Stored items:
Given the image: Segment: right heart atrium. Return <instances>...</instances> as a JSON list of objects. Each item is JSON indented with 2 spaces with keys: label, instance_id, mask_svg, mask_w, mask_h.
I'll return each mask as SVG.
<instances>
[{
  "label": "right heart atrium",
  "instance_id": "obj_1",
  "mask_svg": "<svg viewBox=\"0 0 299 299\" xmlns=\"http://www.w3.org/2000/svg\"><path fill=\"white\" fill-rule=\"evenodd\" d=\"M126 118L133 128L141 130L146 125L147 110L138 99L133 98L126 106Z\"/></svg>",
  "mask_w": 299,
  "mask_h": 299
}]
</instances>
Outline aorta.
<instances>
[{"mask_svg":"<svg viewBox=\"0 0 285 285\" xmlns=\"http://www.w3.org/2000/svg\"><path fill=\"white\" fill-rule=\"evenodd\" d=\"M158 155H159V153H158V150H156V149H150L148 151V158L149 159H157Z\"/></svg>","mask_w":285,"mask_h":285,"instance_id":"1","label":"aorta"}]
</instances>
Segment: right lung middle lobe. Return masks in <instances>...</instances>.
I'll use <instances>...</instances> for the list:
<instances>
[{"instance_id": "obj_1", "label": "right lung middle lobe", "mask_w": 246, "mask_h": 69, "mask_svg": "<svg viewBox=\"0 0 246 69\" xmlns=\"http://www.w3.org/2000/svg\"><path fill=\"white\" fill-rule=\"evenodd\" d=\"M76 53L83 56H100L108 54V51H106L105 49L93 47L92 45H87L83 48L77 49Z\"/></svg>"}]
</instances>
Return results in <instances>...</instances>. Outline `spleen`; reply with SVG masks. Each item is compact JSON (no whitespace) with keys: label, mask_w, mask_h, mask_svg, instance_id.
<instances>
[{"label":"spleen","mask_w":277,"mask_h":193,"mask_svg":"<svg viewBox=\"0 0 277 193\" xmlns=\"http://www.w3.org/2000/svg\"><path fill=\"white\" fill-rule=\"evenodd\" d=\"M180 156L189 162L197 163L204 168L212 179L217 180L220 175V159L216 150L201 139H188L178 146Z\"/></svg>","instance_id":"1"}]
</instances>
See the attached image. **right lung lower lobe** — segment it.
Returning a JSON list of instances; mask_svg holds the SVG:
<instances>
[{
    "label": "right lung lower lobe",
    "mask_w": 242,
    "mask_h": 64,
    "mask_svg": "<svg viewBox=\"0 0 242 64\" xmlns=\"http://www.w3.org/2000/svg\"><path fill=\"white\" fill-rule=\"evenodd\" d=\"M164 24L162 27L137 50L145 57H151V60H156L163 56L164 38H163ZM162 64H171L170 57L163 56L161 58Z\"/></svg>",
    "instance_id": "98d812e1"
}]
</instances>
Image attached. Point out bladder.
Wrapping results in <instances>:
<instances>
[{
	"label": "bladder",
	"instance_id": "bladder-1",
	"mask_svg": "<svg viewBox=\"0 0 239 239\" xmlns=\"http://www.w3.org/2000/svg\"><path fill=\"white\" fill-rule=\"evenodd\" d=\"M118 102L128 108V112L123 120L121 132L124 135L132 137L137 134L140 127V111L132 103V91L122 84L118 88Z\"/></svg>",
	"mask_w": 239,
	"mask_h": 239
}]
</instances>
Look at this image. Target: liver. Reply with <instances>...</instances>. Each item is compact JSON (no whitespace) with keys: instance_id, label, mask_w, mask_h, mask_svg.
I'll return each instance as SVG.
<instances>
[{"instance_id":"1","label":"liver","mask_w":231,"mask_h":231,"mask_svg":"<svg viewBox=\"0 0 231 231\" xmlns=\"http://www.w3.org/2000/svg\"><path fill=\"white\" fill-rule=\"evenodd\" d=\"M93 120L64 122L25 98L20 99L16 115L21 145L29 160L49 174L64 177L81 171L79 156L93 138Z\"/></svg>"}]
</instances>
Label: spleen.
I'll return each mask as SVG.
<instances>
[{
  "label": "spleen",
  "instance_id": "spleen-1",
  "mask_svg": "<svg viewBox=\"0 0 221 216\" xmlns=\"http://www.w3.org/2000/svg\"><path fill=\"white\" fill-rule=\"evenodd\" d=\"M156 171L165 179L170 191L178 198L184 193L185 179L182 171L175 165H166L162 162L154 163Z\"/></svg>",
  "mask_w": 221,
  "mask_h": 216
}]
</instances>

WHAT YOU ARE ASKED TO DO: All lines from the one with "See the attached" through the end of the records need to be copied exactly, and no other lines.

TASK RESULT:
See the attached image. **right lung lower lobe** — segment it.
Returning a JSON list of instances; mask_svg holds the SVG:
<instances>
[{
    "label": "right lung lower lobe",
    "mask_w": 242,
    "mask_h": 64,
    "mask_svg": "<svg viewBox=\"0 0 242 64\" xmlns=\"http://www.w3.org/2000/svg\"><path fill=\"white\" fill-rule=\"evenodd\" d=\"M164 24L162 27L137 50L145 57H151V60H156L163 56L164 38H163ZM162 64H171L170 57L163 56L161 58Z\"/></svg>",
    "instance_id": "98d812e1"
}]
</instances>
Image attached. Point out bladder.
Wrapping results in <instances>:
<instances>
[{
	"label": "bladder",
	"instance_id": "bladder-1",
	"mask_svg": "<svg viewBox=\"0 0 239 239\" xmlns=\"http://www.w3.org/2000/svg\"><path fill=\"white\" fill-rule=\"evenodd\" d=\"M118 102L128 108V112L123 120L121 132L124 135L132 137L137 134L140 127V111L132 103V91L122 84L118 88Z\"/></svg>",
	"mask_w": 239,
	"mask_h": 239
}]
</instances>
Look at this image. Target: liver. Reply with <instances>...</instances>. Each item is compact JSON (no whitespace) with keys: instance_id, label, mask_w, mask_h, mask_svg.
I'll return each instance as SVG.
<instances>
[{"instance_id":"1","label":"liver","mask_w":231,"mask_h":231,"mask_svg":"<svg viewBox=\"0 0 231 231\" xmlns=\"http://www.w3.org/2000/svg\"><path fill=\"white\" fill-rule=\"evenodd\" d=\"M93 120L64 122L25 98L20 99L16 115L21 145L29 160L49 174L64 177L81 171L79 156L93 138Z\"/></svg>"}]
</instances>
Label: spleen.
I'll return each mask as SVG.
<instances>
[{
  "label": "spleen",
  "instance_id": "spleen-1",
  "mask_svg": "<svg viewBox=\"0 0 221 216\" xmlns=\"http://www.w3.org/2000/svg\"><path fill=\"white\" fill-rule=\"evenodd\" d=\"M156 171L165 179L170 191L178 198L184 193L185 179L182 171L175 165H166L162 162L154 163Z\"/></svg>",
  "mask_w": 221,
  "mask_h": 216
}]
</instances>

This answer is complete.